=== Begin Enclosure ===
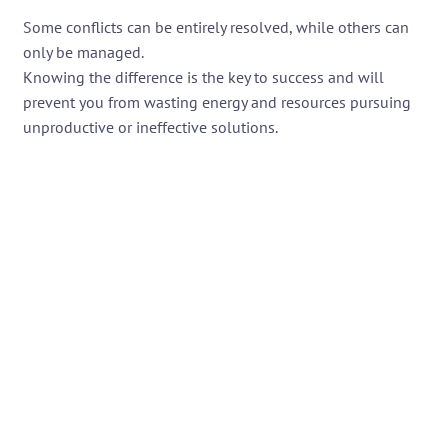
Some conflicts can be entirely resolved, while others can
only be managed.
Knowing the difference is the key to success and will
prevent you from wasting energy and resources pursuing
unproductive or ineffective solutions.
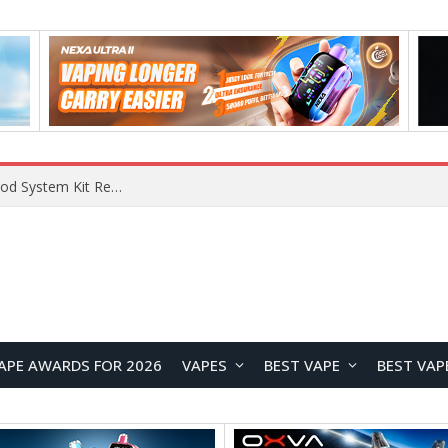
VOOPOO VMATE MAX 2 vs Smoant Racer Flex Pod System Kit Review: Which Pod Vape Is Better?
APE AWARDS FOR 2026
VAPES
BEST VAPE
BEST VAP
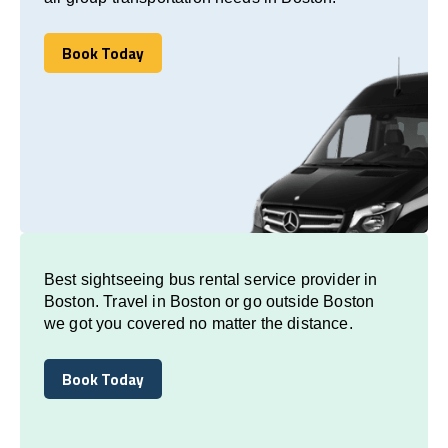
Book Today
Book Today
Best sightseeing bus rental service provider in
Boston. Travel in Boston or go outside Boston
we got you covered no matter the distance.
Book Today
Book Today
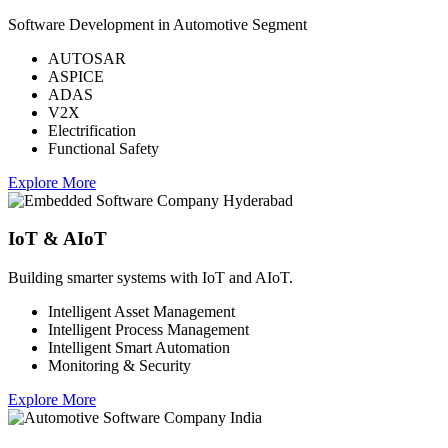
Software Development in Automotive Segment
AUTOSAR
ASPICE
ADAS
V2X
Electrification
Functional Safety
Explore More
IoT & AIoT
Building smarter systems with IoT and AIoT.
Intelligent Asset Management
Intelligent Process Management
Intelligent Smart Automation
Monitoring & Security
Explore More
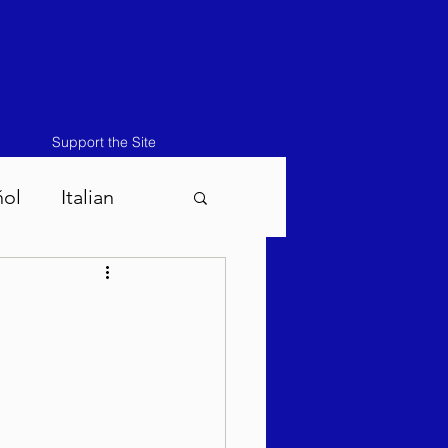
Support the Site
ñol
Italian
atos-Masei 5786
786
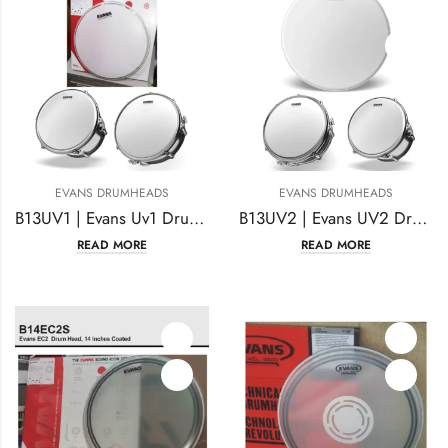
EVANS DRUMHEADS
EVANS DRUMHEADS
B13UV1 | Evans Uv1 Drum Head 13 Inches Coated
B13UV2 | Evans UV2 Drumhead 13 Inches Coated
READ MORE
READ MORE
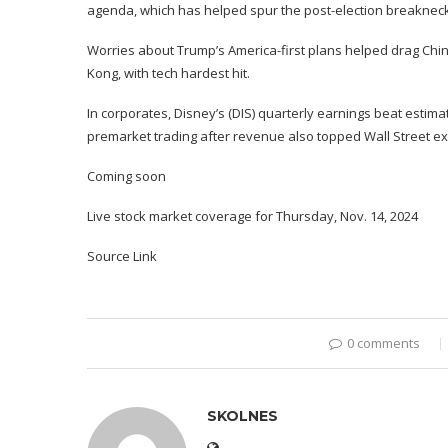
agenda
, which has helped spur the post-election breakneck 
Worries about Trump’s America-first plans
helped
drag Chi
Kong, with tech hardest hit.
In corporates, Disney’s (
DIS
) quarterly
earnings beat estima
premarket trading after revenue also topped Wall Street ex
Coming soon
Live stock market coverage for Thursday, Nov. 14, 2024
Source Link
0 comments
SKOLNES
=== End Enclosure ===
=== Begin Enclosure ===
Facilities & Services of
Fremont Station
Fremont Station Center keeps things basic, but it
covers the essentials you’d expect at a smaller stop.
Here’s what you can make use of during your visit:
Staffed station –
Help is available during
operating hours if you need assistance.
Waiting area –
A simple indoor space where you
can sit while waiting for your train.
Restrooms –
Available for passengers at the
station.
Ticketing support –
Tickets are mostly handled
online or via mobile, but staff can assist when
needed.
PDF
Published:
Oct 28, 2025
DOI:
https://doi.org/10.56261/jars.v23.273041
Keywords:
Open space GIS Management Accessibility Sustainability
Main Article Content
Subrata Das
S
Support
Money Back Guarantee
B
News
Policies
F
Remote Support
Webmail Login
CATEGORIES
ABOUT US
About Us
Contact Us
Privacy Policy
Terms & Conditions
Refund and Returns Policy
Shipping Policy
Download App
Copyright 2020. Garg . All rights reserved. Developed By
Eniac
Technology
=== End Enclosure ===
=== Begin Enclosure ===
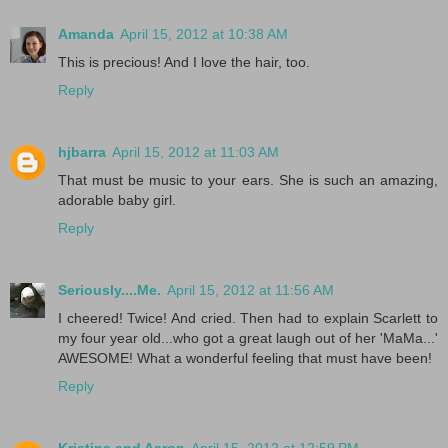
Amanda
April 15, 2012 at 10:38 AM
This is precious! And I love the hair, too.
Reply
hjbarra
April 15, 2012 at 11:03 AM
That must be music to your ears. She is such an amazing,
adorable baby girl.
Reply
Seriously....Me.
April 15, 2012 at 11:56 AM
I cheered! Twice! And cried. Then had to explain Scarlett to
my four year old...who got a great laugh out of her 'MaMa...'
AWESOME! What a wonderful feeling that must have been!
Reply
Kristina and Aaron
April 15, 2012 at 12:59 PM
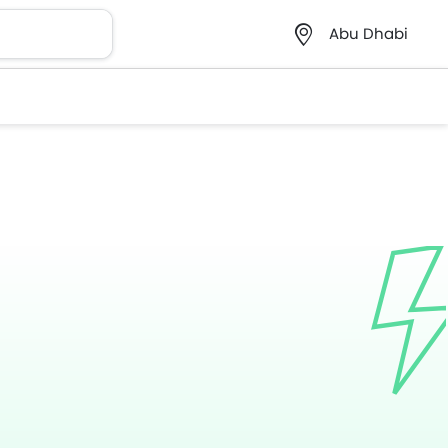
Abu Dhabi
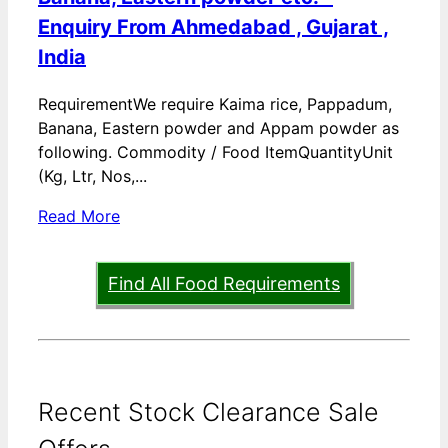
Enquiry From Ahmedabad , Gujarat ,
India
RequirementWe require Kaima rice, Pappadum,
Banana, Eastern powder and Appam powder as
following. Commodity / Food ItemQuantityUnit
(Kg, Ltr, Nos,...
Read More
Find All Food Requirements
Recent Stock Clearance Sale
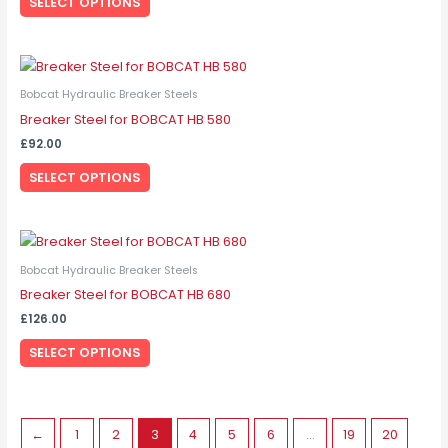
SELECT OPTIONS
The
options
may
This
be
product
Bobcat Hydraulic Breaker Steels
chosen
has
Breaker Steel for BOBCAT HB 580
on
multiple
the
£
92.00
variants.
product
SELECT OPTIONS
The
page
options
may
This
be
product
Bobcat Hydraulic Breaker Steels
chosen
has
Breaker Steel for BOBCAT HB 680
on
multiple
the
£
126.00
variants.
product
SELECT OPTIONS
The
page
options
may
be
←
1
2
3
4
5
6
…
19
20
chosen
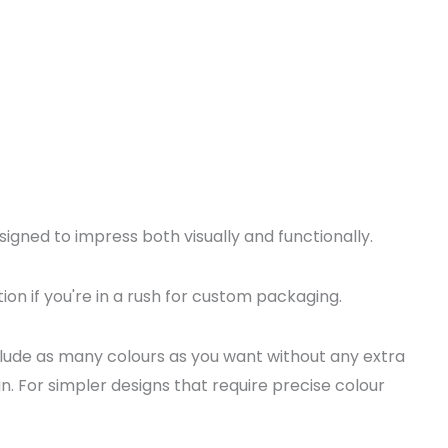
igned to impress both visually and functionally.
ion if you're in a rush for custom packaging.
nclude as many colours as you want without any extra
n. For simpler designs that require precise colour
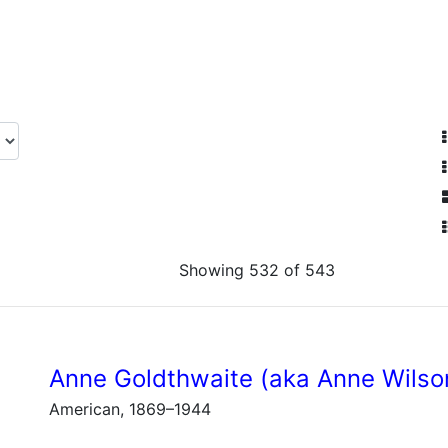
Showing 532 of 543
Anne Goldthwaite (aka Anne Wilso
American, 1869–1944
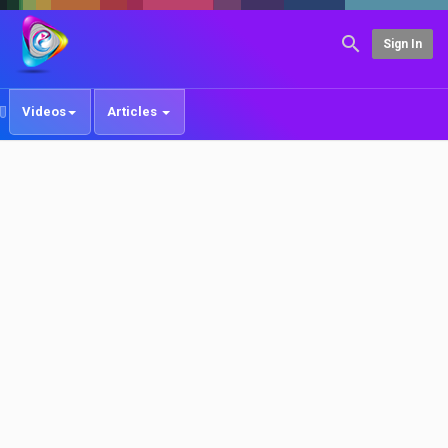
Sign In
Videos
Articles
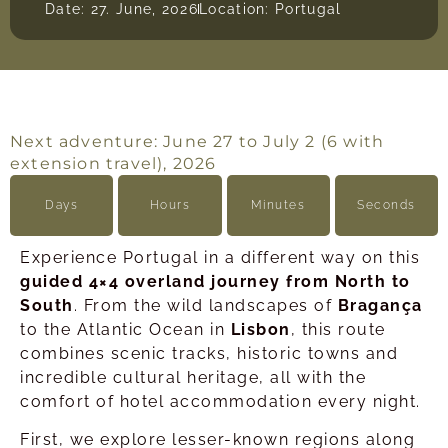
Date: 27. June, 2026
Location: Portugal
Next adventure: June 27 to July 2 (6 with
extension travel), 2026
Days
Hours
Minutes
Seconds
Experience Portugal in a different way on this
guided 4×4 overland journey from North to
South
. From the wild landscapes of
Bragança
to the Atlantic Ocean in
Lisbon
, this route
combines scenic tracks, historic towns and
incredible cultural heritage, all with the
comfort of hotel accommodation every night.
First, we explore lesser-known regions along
=== End Enclosure ===
## WHAT YOU SHOULD DO
Print exactly the lines above, between the one holding "Oct 28, 2025" and the one holding "Download App", inclusive, and nothing besides.

## WRITTEN REPLY
Oct 28, 2025
DOI:
https://doi.org/10.56261/jars.v23.273041
Keywords:
Open space GIS Management Accessibility Sustainability
Main Article Content
Subrata Das
S
Support
Money Back Guarantee
B
News
Policies
F
Remote Support
Webmail Login
CATEGORIES
ABOUT US
About Us
Contact Us
Privacy Policy
Terms & Conditions
Refund and Returns Policy
Shipping Policy
Download App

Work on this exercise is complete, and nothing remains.